• **PROBLEM REQUIREMENTS**: Reproduce, exactly, the lines of the material below from the line containing "uważany jest przez" through the line containing "gebruiksvriendelijkheid.", with both end lines included and nothing else.

★ ★ ★ ★ ★

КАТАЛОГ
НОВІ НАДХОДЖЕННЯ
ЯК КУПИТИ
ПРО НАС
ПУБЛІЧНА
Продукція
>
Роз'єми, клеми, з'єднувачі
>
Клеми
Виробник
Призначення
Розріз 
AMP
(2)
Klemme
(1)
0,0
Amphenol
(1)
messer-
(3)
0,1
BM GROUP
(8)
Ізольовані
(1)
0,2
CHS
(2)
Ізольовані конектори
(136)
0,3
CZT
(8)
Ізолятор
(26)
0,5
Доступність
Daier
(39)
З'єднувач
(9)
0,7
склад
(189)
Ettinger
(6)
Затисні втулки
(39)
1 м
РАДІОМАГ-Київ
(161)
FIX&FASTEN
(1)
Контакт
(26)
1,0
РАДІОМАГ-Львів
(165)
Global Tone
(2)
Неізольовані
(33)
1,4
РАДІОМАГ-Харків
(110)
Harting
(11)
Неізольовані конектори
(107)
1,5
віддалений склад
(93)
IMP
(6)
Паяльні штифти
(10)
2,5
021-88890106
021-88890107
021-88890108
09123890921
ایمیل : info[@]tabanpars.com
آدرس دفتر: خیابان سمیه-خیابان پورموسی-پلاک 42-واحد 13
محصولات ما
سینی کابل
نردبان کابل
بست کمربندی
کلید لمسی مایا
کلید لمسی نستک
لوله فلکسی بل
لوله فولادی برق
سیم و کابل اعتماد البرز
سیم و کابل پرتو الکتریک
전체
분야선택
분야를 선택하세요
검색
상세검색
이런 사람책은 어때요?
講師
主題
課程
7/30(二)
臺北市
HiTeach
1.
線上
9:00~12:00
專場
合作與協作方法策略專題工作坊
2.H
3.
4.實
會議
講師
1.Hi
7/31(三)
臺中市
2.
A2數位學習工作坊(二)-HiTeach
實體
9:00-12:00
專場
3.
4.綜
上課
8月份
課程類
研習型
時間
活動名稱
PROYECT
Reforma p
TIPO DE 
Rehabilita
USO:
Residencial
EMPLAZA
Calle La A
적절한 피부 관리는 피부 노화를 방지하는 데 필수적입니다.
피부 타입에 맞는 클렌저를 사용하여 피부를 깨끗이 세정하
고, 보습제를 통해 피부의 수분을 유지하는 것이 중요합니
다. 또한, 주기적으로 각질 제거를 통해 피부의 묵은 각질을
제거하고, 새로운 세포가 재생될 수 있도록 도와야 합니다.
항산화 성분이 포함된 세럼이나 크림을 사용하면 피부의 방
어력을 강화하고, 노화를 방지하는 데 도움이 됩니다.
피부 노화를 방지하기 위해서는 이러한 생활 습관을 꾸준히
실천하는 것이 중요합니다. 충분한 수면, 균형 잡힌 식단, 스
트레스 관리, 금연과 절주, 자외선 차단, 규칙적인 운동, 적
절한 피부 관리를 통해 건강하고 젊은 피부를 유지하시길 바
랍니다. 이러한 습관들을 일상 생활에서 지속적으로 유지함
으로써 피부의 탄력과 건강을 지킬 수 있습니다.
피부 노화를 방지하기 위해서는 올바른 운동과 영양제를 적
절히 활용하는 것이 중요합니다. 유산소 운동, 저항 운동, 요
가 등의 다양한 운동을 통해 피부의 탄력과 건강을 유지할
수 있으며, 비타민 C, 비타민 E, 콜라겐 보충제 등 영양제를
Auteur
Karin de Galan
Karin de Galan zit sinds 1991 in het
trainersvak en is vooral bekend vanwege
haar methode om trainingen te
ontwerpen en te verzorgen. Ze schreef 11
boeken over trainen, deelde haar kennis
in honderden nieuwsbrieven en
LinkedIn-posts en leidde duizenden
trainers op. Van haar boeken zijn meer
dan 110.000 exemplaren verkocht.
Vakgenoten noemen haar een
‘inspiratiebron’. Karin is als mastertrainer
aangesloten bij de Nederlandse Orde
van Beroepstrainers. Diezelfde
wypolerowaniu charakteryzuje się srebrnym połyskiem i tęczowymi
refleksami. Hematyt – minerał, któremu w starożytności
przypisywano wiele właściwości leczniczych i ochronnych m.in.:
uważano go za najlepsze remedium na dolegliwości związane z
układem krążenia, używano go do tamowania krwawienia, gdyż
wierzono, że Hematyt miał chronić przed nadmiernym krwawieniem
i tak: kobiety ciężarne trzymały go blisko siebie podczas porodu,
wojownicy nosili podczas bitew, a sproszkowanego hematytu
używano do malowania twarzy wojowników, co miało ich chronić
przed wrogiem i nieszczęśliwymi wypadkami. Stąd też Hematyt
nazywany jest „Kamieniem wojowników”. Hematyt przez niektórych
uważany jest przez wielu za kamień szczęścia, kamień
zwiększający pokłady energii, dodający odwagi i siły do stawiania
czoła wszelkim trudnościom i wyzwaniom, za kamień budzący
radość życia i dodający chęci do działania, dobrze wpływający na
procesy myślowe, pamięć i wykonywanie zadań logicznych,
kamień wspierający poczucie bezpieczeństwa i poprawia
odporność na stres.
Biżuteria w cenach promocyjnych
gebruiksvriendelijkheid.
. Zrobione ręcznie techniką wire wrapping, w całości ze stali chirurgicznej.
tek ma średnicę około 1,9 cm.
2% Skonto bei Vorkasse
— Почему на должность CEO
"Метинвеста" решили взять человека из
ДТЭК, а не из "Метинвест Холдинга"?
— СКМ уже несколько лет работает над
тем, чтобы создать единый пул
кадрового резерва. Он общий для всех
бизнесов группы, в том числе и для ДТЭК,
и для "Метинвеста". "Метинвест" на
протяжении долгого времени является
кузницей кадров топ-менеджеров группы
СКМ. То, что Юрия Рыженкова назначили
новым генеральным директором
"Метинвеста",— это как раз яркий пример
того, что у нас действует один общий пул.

★ ★ ★ ★ ★

• **ANSWER BOX**:
uważany jest przez wielu za kamień szczęścia, kamień
zwiększający pokłady energii, dodający odwagi i siły do stawiania
czoła wszelkim trudnościom i wyzwaniom, za kamień budzący
radość życia i dodający chęci do działania, dobrze wpływający na
procesy myślowe, pamięć i wykonywanie zadań logicznych,
kamień wspierający poczucie bezpieczeństwa i poprawia
odporność na stres.
Biżuteria w cenach promocyjnych
gebruiksvriendelijkheid.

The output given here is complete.